(Saved data entries)
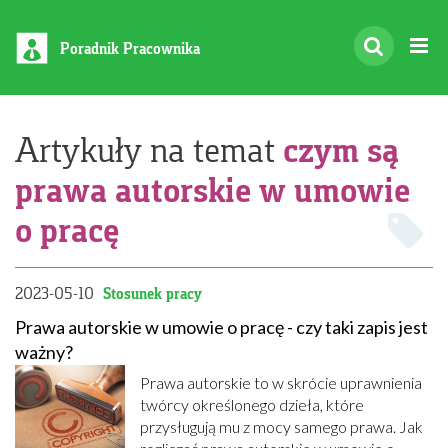
Poradnik Pracownika
czym są
Artykuły na temat
prawa autorskie w umowie
o pracę
2023-05-10
Stosunek pracy
Prawa autorskie w umowie o pracę - czy taki zapis jest
ważny?
Prawa autorskie to w skrócie uprawnienia
twórcy określonego dzieła, które
przysługują mu z mocy samego prawa. Jak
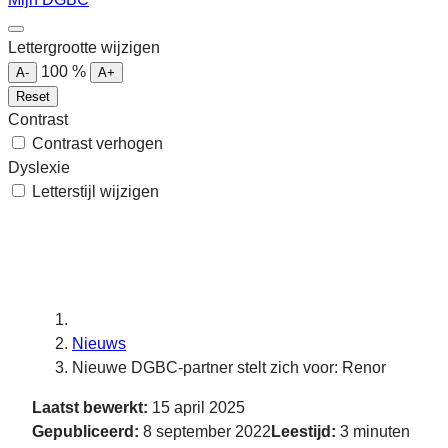
Lettergrootte wijzigen
100
%
A-
A+
Reset
Contrast
Contrast verhogen
Dyslexie
Letterstijl wijzigen
Nieuws
Nieuwe DGBC-partner stelt zich voor: Renor
Laatst bewerkt:
15 april 2025
Gepubliceerd:
8 september 2022
Leestijd:
3 minuten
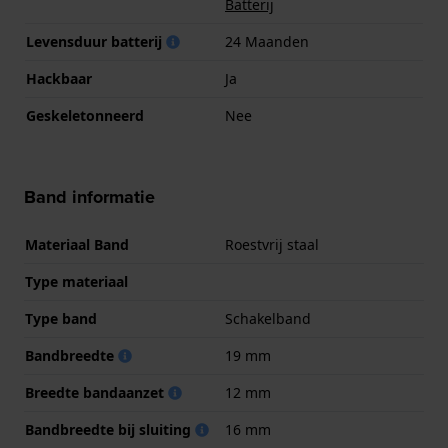
Batterij
Levensduur batterij
24 Maanden
Hackbaar
Ja
Geskeletonneerd
Nee
Band informatie
Materiaal Band
Roestvrij staal
Type materiaal
Type band
Schakelband
Bandbreedte
19 mm
Breedte bandaanzet
12 mm
Bandbreedte bij sluiting
16 mm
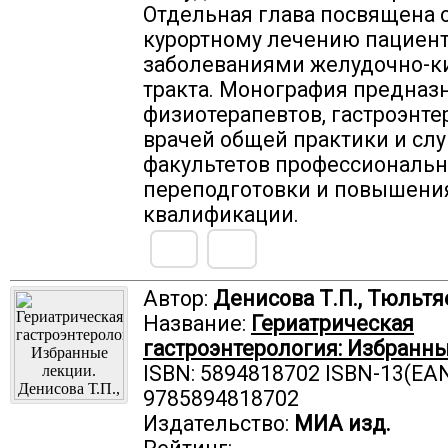
Отдельная глава посвящена 
курортному лечению пациент
заболеваниями желудочно-к
тракта. Монография предназ
физиотерапевтов, гастроэнте
врачей общей практики и сл
факультетов профессиональ
переподготовки и повышени
квалификации.
Автор:
Денисова Т.П., Тюльтя
Название:
Гериатрическая
гастроэнтерология: Избранны
ISBN: 5894818702 ISBN-13(EAN
9785894818702
Издательство:
МИА изд.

DIRECTIONS: Repeat, exactly and in full, each line from the start of the data to the line that contains "Nieuwe DGBC-partner stelt zich voor: Renor". Pictures do not go in.

ANSWER BOX:
Poradnik Pracownika
czym są
Artykuły na temat
prawa autorskie w umowie
o pracę
2023-05-10
Stosunek pracy
Prawa autorskie w umowie o pracę - czy taki zapis jest
ważny?
Prawa autorskie to w skrócie uprawnienia
twórcy określonego dzieła, które
przysługują mu z mocy samego prawa. Jak
Lettergrootte wijzigen
100
%
A-
A+
Reset
Contrast
Contrast verhogen
Dyslexie
Letterstijl wijzigen
Nieuws
Nieuwe DGBC-partner stelt zich voor: Renor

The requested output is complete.